Mr. Adams says, and says truly, that Sir John Holt, kt. chief justice of the King’s bench, holding his office by writ, tho’ it was quam diu bene se gesserit; held it to be determined by the demise of the King, and therefore Queen Ann ordered a new writ. And what then? Every civil officers commission holden quam diu bene gesserint, died with the demise of the King, till the act made in the present King’s reign. Wherefore there was an act of parliament that all officers should be continued a certain time after the demise of the King, to prevent the total stagnation of justice.8

Mr. Adams supposes a material difference between an estate that the judges have as such for life, or so long as they behave well: the following judges his equals at least differ from him. Serjeant Levenz “I take it clear law, that if an office be granted to hold so long as he behaves himself well in the office, that is an estate for life, unless he lose it for misbehaviour; for it hath an annexed condition to be forfeited upon misdemeanor, and this by law is annexed to all offices, they being trusts; and misdemeanors in an office is a breach of trust”; and with his opinion agree the judges of the Kings bench in the case of Harcourt against Fox. J Eyre says, I do not think there is plainly given an estate for life in his office determinable upon his good behaviour: J Gregory says the same: J Dolben says that if any man is to enjoy an office so long as he behaves well in it, no one will doubt but the grantee hath an estate for life in it. My Lord Chief Justice Holt says, I do agree with my brothers in opinion.9 Upon the whole, using Mr. Adams’s own words, My haranguing in the town meeting in Cambridge hath not received any sufficient legal answer; and not-withstanding my veneration for Mr. Adams’s authority, it by no means prevails with me to give credit to his doctrine: Nor do his reasons in support of it weigh with me even so much as his authority.

W. Brattle

1This essay appeared in the Boston Gazette of 25 Jan.

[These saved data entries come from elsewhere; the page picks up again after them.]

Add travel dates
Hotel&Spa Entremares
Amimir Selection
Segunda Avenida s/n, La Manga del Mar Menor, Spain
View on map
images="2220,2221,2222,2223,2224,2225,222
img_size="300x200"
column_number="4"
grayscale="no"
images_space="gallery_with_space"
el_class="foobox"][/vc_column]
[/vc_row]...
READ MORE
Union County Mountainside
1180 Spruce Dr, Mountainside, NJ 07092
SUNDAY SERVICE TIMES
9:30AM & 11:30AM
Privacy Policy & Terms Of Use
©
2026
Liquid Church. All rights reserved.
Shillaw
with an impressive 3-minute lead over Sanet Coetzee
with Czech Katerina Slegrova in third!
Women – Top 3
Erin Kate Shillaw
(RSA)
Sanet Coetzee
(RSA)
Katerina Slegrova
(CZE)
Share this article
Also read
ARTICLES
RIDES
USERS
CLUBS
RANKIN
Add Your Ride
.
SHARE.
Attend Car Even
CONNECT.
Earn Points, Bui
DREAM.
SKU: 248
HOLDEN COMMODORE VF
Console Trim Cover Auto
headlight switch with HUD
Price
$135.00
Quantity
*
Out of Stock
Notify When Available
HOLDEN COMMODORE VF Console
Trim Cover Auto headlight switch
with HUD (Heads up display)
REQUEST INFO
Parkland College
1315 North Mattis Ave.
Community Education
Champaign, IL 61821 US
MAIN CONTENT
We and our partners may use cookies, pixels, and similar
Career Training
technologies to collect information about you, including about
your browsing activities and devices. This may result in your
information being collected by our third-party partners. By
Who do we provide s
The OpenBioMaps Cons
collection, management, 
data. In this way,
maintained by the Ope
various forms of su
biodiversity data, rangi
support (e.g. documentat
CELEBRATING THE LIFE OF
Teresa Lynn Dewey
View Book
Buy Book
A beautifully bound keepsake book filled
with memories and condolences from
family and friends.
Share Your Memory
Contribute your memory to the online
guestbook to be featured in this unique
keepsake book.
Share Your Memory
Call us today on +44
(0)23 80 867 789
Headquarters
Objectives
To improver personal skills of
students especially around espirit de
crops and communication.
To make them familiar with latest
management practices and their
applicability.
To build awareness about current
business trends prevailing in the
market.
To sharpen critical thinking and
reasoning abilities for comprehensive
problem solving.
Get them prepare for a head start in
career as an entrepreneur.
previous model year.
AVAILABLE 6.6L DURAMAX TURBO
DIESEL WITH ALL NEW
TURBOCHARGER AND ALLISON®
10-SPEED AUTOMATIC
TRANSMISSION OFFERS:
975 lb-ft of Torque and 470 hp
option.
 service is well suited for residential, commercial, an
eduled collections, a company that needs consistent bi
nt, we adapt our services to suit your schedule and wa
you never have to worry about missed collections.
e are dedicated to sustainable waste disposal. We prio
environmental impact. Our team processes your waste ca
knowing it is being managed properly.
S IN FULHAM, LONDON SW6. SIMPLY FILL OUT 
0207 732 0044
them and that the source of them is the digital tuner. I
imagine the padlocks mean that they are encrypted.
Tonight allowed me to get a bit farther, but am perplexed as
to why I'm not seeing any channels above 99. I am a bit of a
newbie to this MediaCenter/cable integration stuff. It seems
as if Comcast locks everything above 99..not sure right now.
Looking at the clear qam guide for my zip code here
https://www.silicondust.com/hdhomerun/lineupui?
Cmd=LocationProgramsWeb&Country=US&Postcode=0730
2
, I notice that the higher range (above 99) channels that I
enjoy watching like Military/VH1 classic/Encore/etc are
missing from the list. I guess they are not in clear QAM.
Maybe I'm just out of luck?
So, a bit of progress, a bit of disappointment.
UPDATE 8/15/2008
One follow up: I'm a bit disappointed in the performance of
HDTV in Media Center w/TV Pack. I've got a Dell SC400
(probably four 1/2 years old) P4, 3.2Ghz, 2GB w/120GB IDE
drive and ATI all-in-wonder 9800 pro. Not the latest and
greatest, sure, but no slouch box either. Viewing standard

2John Read (1679/80–1749) was the dominant figure in New England law of the early 18th century. For JA’s comments on Read, see his letter to Thomas Welsh, 13 Sept. 1790, JA, Works description begins The Works of John Adams, Second President of the United States: with a Life of the Author, ed. Charles Francis Adams, Boston, 1850–1856; 10 vols. description ends , 9:572; a sketch of Read appears in Sibley-Shipton, Harvard Graduates description begins John Langdon Sibley and Clifford K. Shipton, Biographical Sketches of Graduates of Harvard University, in Cambridge, Massachusetts, Cambridge and Boston, 1873– . description ends , 4:369–378.

3Robert Auchmuty the elder (d. 1750 or 1751). Of Judge Auchmuty, JA wrote: “Set up all Night at his Bottle. Yet argue to Admiration next Day” (Diary and Autobiography description begins Diary and Autobiography of John Adams, ed. L. H. Butterfield and others, Cambridge, 1961; 4 vols. description ends , 2:113; for a sketch of Auchmuty, see same, 1:160).

4Powys’ arguments in Harcourt v. Fox appear in Shower, Reports, 1:428–429.

5The Act of Settlement.

6See No. I, note 2, above.

7This quotation is taken from Holt’s opinion in Harcourt v. Fox, Shower, Reports, 1:535. For JA’s comments on Brattle’s interpretation of this remark, see No. VI, below.

8As JA pointed out in his rejoinder (see No. VIII, below), this statute was passed in the reign of Queen Anne, not in that of George III.

9That is, Holt agreed with justices Sir Giles Eyre, Sir William Gregory, and Sir William Dolben, who sat with him on King’s Bench.